Gene Therapy for the Treatment of Marfan Syndrome

Marfan syndrome is a genetic disorder caused by mutations in the fibrillin-1 (FBN1) gene, in which the most serious concern is the progressive dilation of the proximal aorta due to weakening of the aortic wall, which culminates in its dissection and rupture. Current interventions, both medical and surgical, attempt to control aneurysm growth and prevent life-threatening consequences, but do not provide definitive solutions.

In recent years, therapeutic strategies aimed at the pathological mechanisms involved in the progression of aortic disease in Marfan syndrome have aroused increasing interest. The advancement of gene therapies is revealing very promising new therapeutic approaches, yet they still need to be optimized to achieve full clinical application.

Within this context, Dr Yvette Rabadà Soler recently conducted her doctoral thesis at IQS, entitled RNA-based targeted synergistic nanotherapies: a new approach to the treatment of aortic aneurysms in Marfan syndrome, as part of the Government of Catalonia’s Industrial Doctorates Plan, co-financed between the company Aortyx and the IQS School of Engineering (Ramón Llull University). Her thesis was supervised by Dr Cristina Fornaguera Puigvert, coordinator of the NanoTher  – NanoTherapies  Lab group at IQS, and Dr Jordi Martorell López, professor and researcher at IQS and CEO of Aortyx, a company dedicated to the development of endovascular medical devices for the treatment of aortic diseases.
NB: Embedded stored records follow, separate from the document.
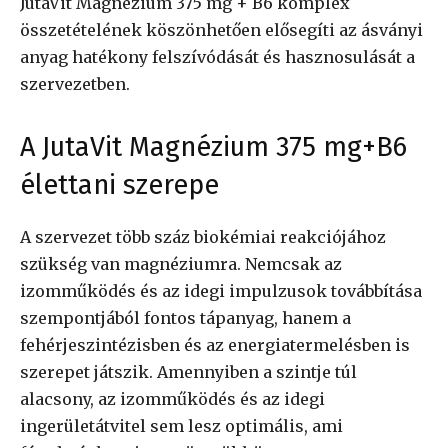
JutaVit Magnézium 375 mg + B6 komplex
összetételének köszönhetően elősegíti az ásványi
anyag hatékony felszívódását és hasznosulását a
szervezetben.
A JutaVit Magnézium 375 mg+B6
élettani szerepe
A szervezet több száz biokémiai reakciójához
szükség van magnéziumra. Nemcsak az
izomműködés és az idegi impulzusok továbbítása
szempontjából fontos tápanyag, hanem a
fehérjeszintézisben és az energiatermelésben is
szerepet játszik. Amennyiben a szintje túl
alacsony, az izomműködés és az idegi
ingerületátvitel sem lesz optimális, ami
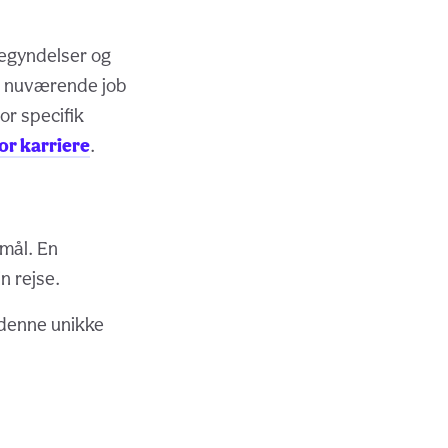
begyndelser og
it nuværende job
or specifik
or karriere
.
mål. En
n rejse.
 denne unikke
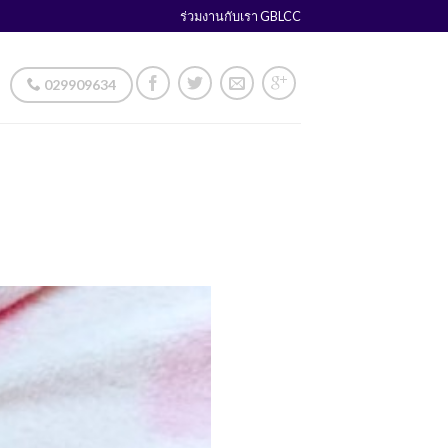
ร่วมงานกับเรา GBLCC
029909634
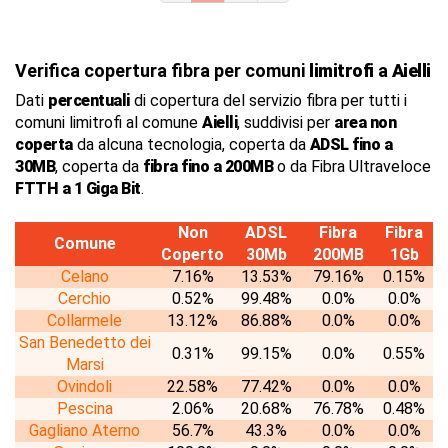
Verifica copertura fibra per comuni
limitrofi
a
Aielli
Dati
percentuali
di copertura del servizio fibra per tutti i
comuni limitrofi al comune
Aielli
, suddivisi per
area non
coperta
da alcuna tecnologia, coperta da
ADSL fino a
30MB
, coperta da
fibra fino a 200MB
o da Fibra Ultraveloce
FTTH a 1 Giga Bit
.
Non
ADSL
Fibra
Fibra
Comune
Coperto
30Mb
200MB
1Gb
Celano
7.16%
13.53%
79.16%
0.15%
Cerchio
0.52%
99.48%
0.0%
0.0%
Collarmele
13.12%
86.88%
0.0%
0.0%
San Benedetto dei
0.31%
99.15%
0.0%
0.55%
Marsi
Ovindoli
22.58%
77.42%
0.0%
0.0%
Pescina
2.06%
20.68%
76.78%
0.48%
Gagliano Aterno
56.7%
43.3%
0.0%
0.0%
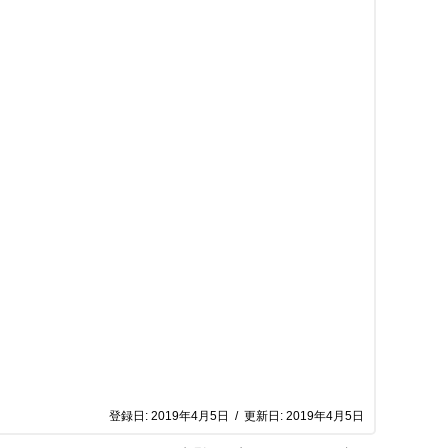
登録日:
2019年4月5日
/
更新日:
2019年4月5日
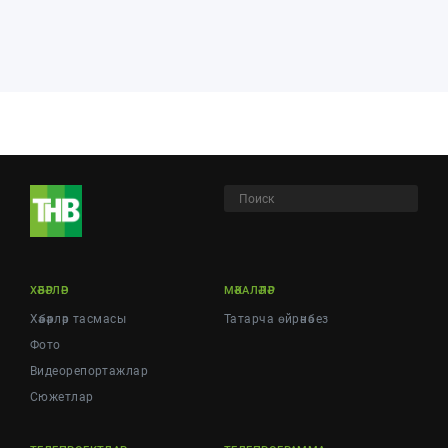
ХӘБӘРЛӘР
МӘКАЛӘЛӘР
Хәбәрләр тасмасы
Татарча өйрәнәбез
Фото
Видеорепортажлар
Cюжетлар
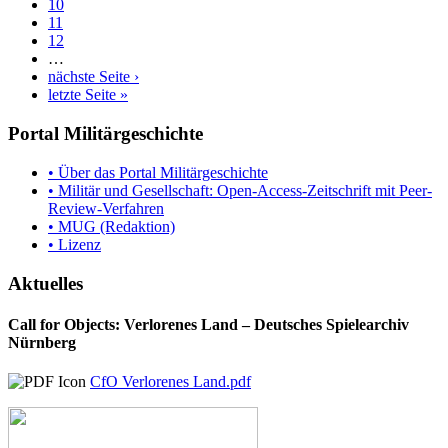
10
11
12
…
nächste Seite ›
letzte Seite »
Portal Militärgeschichte
• Über das Portal Militärgeschichte
• Militär und Gesellschaft: Open-Access-Zeitschrift mit Peer-
Review-Verfahren
• MUG (Redaktion)
• Lizenz
Aktuelles
Call for Objects: Verlorenes Land – Deutsches Spielearchiv
Nürnberg
CfO Verlorenes Land.pdf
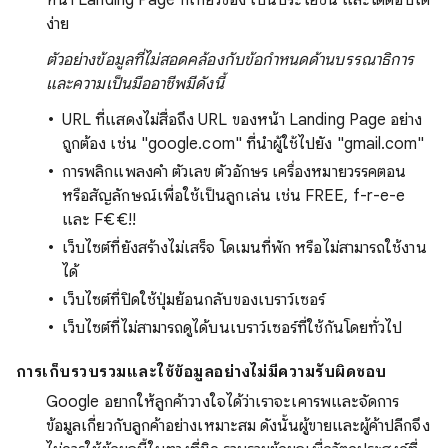
ง่าย
ตัวอย่างข้อมูลที่ไม่สอดคล้องกับข้อกำหนดด้านบรรณาธิการ
และความเป็นมืออาชีพมีดังนี้
URL ที่แสดงไม่สื่อถึง URL ของหน้า Landing Page อย่าง
ถูกต้อง เช่น "google.com" ที่นำผู้ใช้ไปยัง "gmail.com"
การพลิกแพลงคำ ตัวเลข ตัวอักษร เครื่องหมายวรรคตอน
หรือสัญลักษณ์เพื่อใช้เป็นลูกเล่น เช่น FREE, f-r-e-e
และ F₹€€!!
เว็บไซต์ที่ยังสร้างไม่เสร็จ โดเมนที่พัก หรือไม่สามารถใช้งาน
ได้
เว็บไซต์ที่ปิดใช้ปุ่มย้อนกลับของเบราว์เซอร์
เว็บไซต์ที่ไม่สามารถดูได้บนเบราว์เซอร์ที่ใช้กันโดยทั่วไป
การเก็บรวบรวมและใช้ข้อมูลอย่างไม่มีความรับผิดชอบ
Google อยากให้ลูกค้าวางใจได้ว่าเราจะเคารพและจัดการ
ข้อมูลเกี่ยวกับลูกค้าอย่างเหมาะสม ดังนั้นผู้ขายและผู้ค้าปลีกจึง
The objective of Dr Rabadà’s thesis was to develop a gene therapy based on mRNA and siRNA molecules with the aim of locally silencing and substituting the defective protein FBN1 with a functional copy.
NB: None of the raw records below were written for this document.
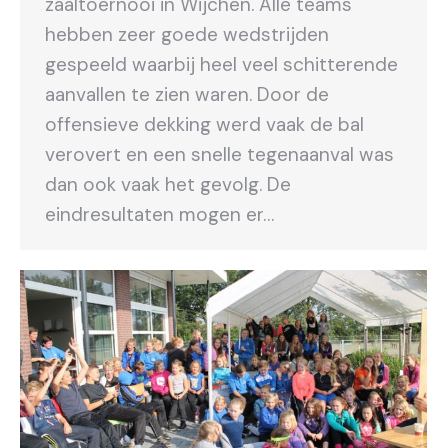
zaaltoernooi in Wijchen. Alle teams
hebben zeer goede wedstrijden
gespeeld waarbij heel veel schitterende
aanvallen te zien waren. Door de
offensieve dekking werd vaak de bal
verovert en een snelle tegenaanval was
dan ook vaak het gevolg. De
eindresultaten mogen er…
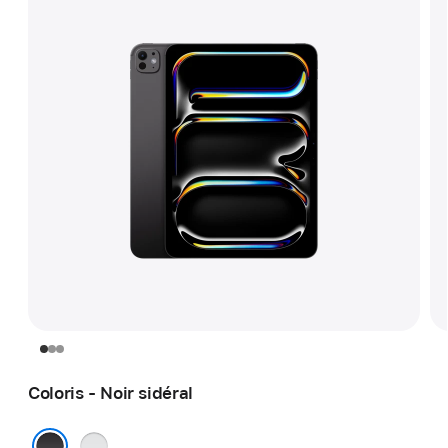
Coloris - Noir sidéral
Argent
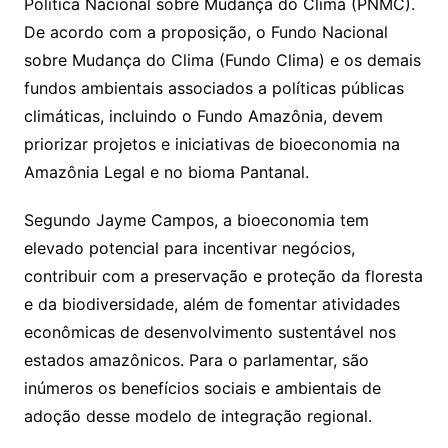
Política Nacional sobre Mudança do Clima (PNMC).
De acordo com a proposição, o Fundo Nacional
sobre Mudança do Clima (Fundo Clima) e os demais
fundos ambientais associados a políticas públicas
climáticas, incluindo o Fundo Amazônia, devem
priorizar projetos e iniciativas de bioeconomia na
Amazônia Legal e no bioma Pantanal.
Segundo Jayme Campos, a bioeconomia tem
elevado potencial para incentivar negócios,
contribuir com a preservação e proteção da floresta
e da biodiversidade, além de fomentar atividades
econômicas de desenvolvimento sustentável nos
estados amazônicos. Para o parlamentar, são
inúmeros os benefícios sociais e ambientais de
adoção desse modelo de integração regional.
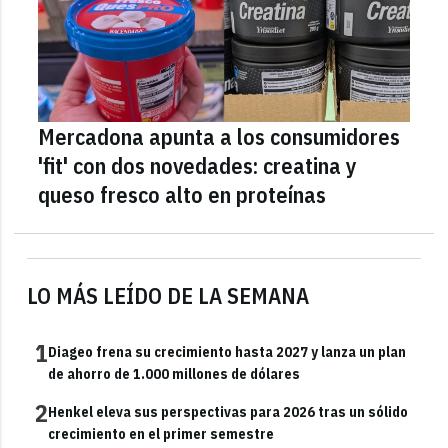
Mercadona apunta a los consumidores
'fit' con dos novedades: creatina y
queso fresco alto en proteínas
LO MÁS LEÍDO DE LA SEMANA
1
Diageo frena su crecimiento hasta 2027 y lanza un plan
de ahorro de 1.000 millones de dólares
2
Henkel eleva sus perspectivas para 2026 tras un sólido
crecimiento en el primer semestre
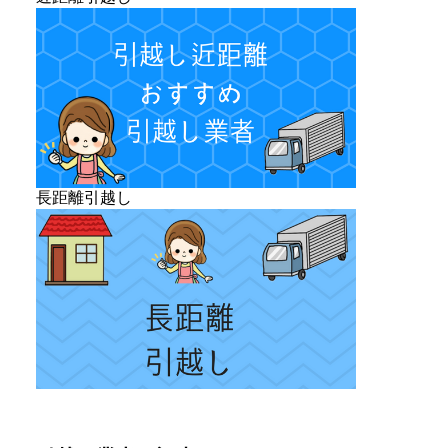
長距離引越し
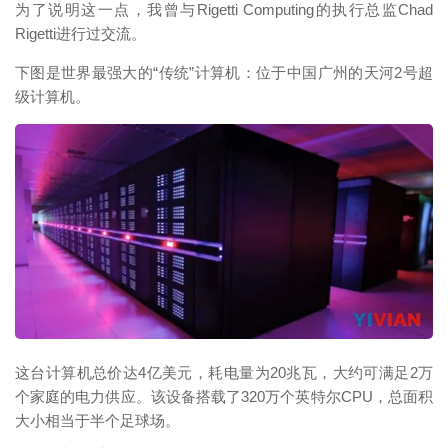
为了说明这一点，我曾与Rigetti Computing的执行总监Chad
Rigetti进行过交流。
下图是世界最强大的“传统”计算机：位于中国广州的天河2号超
级计算机。
映维网（nweon.com）
这台计算机总价达4亿美元，耗电量为20兆瓦，大约可满足2万
个家庭的电力供应。该设备搭载了320万个英特尔CPU，总面积
大小相当于半个足球场。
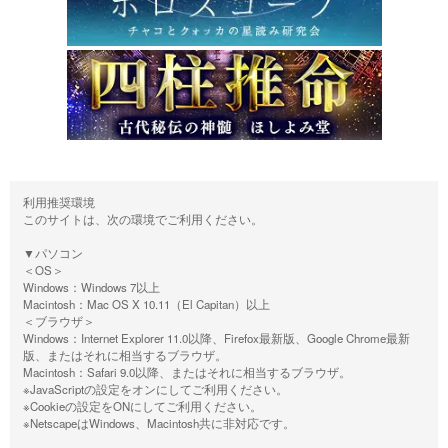
利用推奨環境
このサイトは、次の環境でご利用ください。
▼パソコン
＜OS＞
Windows：Windows 7以上
Macintosh：Mac OS X 10.11（El Capitan）以上
＜ブラウザ＞
Windows：Internet Explorer 11.0以降、Firefox最新版、Google Chrome最新
版、またはそれに相当するブラウザ。
Macintosh：Safari 9.0以降、またはそれに相当するブラウザ。
※JavaScriptの設定をオンにしてご利用ください。
※Cookieの設定をONにしてご利用ください。
※NetscapeはWindows、Macintosh共に非対応です。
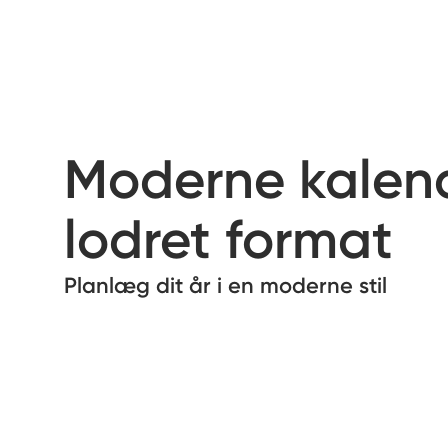
Moderne kalend
lodret format
Planlæg dit år i en moderne stil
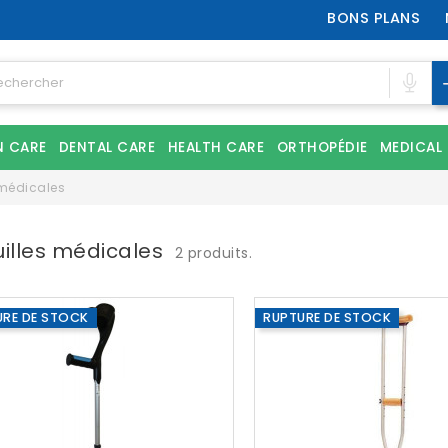
BONS PLANS
N CARE
DENTAL CARE
HEALTH CARE
ORTHOPÉDIE
MEDICAL
 médicales
illes médicales
2 produits.
URE DE STOCK
RUPTURE DE STOCK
First, Dr Rabadà’s thesis developed two polymeric formulations encapsulating small interfering RNA (siRNA) and messenger RNA (mRNA), using oligopeptide-modified poly(β-amino esters) (pBAES) polymers, materials that have emerged as effective and biocompatible vectors for the transfer and release of nucleic acids. The prototypes obtained demonstrated in vitro an efficient inhibition of endogenous fibrillin-1, as well as exogenous overexpression, both at the mRNA and protein levels.

To ensure that the therapy that has been developed can act specifically on the aortic wall, Dr Rabadà explored various strategies, finally achieving an effective targeted release system based on the combination of previous polymeric formulations with superparamagnetic iron oxide nanoparticles (SPIONs). Therefore, her thesis developed a release system guided by external magnetic fields. The system she developed demonstrated a high efficiency of encapsulation of nucleic acids in manometric-sized particles, as well as their ability to release their charge in vitro under the influence of an external magnetic field. This phase of the thesis unfolded during a research stay by Dr Rabadà with the group led by Dr Joyce W. Wong in the Department of Biomedical Engineering at Boston University.
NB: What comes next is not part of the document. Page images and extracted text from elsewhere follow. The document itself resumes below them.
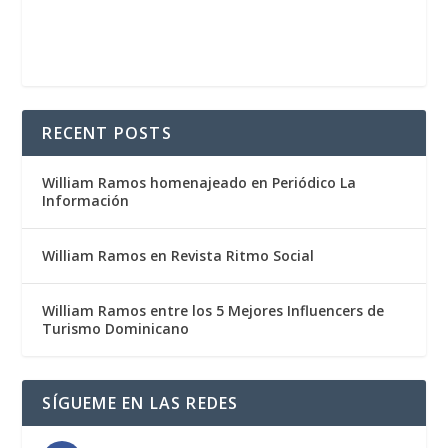
RECENT POSTS
William Ramos homenajeado en Periódico La
Información
William Ramos en Revista Ritmo Social
William Ramos entre los 5 Mejores Influencers de
Turismo Dominicano
SÍGUEME EN LAS REDES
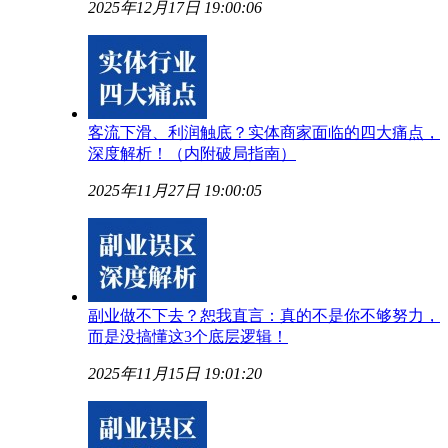
2025年12月17日 19:00:06
客流下滑、利润触底？实体商家面临的四大痛点，
深度解析！（内附破局指南）
2025年11月27日 19:00:05
副业做不下去？恕我直言：真的不是你不够努力，
而是没搞懂这3个底层逻辑！
2025年11月15日 19:01:20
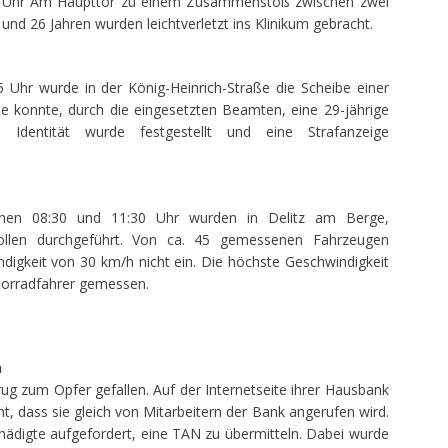
 Uhr Am Haupttor zu einem Zusammenstoß zwischen zwei
und 26 Jahren wurden leichtverletzt ins Klinikum gebracht.
Uhr wurde in der König-Heinrich-Straße die Scheibe einer
e konnte, durch die eingesetzten Beamten, eine 29-jährige
 Identität wurde festgestellt und eine Strafanzeige
hen 08:30 und 11:30 Uhr wurden in Delitz am Berge,
rollen durchgeführt. Von ca. 45 gemessenen Fahrzeugen
ndigkeit von 30 km/h nicht ein. Die höchste Geschwindigkeit
torradfahrer gemessen.
h
ug zum Opfer gefallen. Auf der Internetseite ihrer Hausbank
, dass sie gleich von Mitarbeitern der Bank angerufen wird.
ädigte aufgefordert, eine TAN zu übermitteln. Dabei wurde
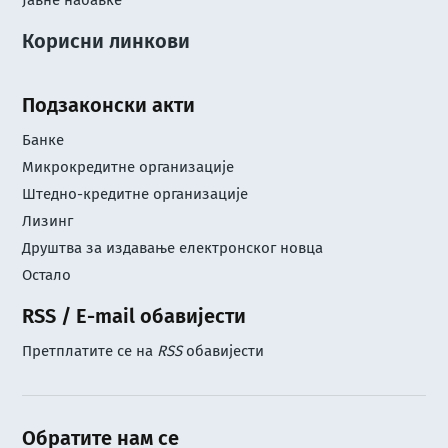
Јавне набавке
Корисни линкови
Подзаконски акти
Банке
Микрокредитне организације
Штедно-кредитне организације
Лизинг
Друштва за издавање електронског новца
Остало
RSS / E-mail обавијести
Претплатите се на
RSS
обавијести
Обратите нам се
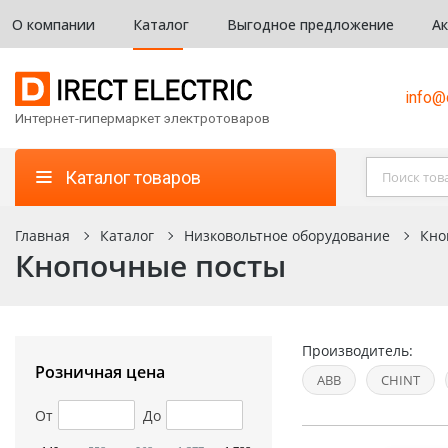
О компании
Каталог
Выгодное предложение
А
info@d
Интернет-гипермаркет электротоваров
Каталог товаров
Главная
Каталог
Низковольтное оборудование
Кно
Кнопочные посты
Производитель:
Розничная цена
ABB
CHINT
От
До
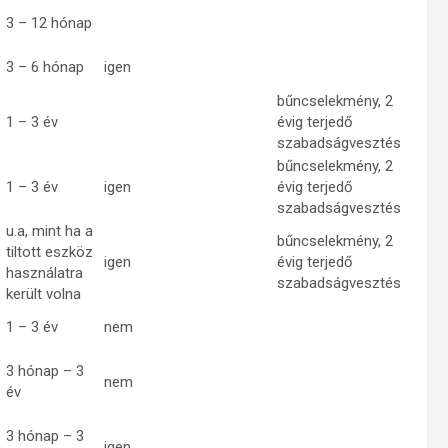
3 – 12 hónap
3 – 6 hónap
igen
bűncselekmény, 2
1 – 3 év
évig terjedő
szabadságvesztés
bűncselekmény, 2
1 – 3 év
igen
évig terjedő
szabadságvesztés
u.a, mint ha a
bűncselekmény, 2
tiltott eszköz
igen
évig terjedő
használatra
szabadságvesztés
került volna
1 – 3 év
nem
3 hónap – 3
nem
év
3 hónap – 3
igen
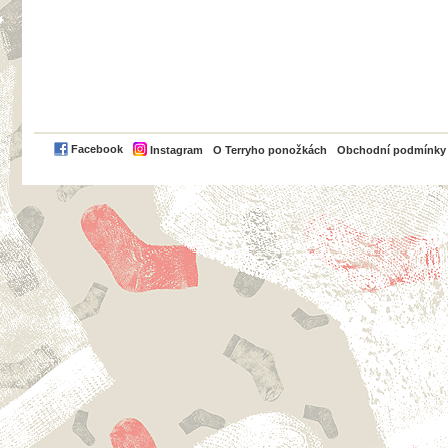
PayPal
Facebook
Instagram
O Terryho ponožkách
Obchodní podmínky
In short, Dr Rabadà’s thesis has facilitated the development, as a proof of concept, of a synergistic RNA-based nanotherapy. It establishes the basis for future research aimed at developing an innovative therapeutic strategy that allows selective action on fibrillin-1 in order to restore the functionality of the aortic wall in Marfan syndrome and prevent the formation of aortic aneurysms.

Thanks to the innovation of the binding mechanism between iron oxide nanoparticles and pBAE polymers, in January 2025 a patent application was filed at the Spanish Patent Office for the magnetic conjugates that have been developed.

Related publications

Yvette Rabadà, Cristina Fornaguera, Jordi Martorell. siRNA Local Delivery to Inhibit Dysfunctional fibrilllin-1 in Marfan Syndrome. 8th International Meeting on Aortic Diseases: New Insights into an Old Problem, June 2024.

This thesis was conducted within the GENMARF project under ACCIÓ’s 2022 NUCLIS – Industrial Research and Experimental Development call.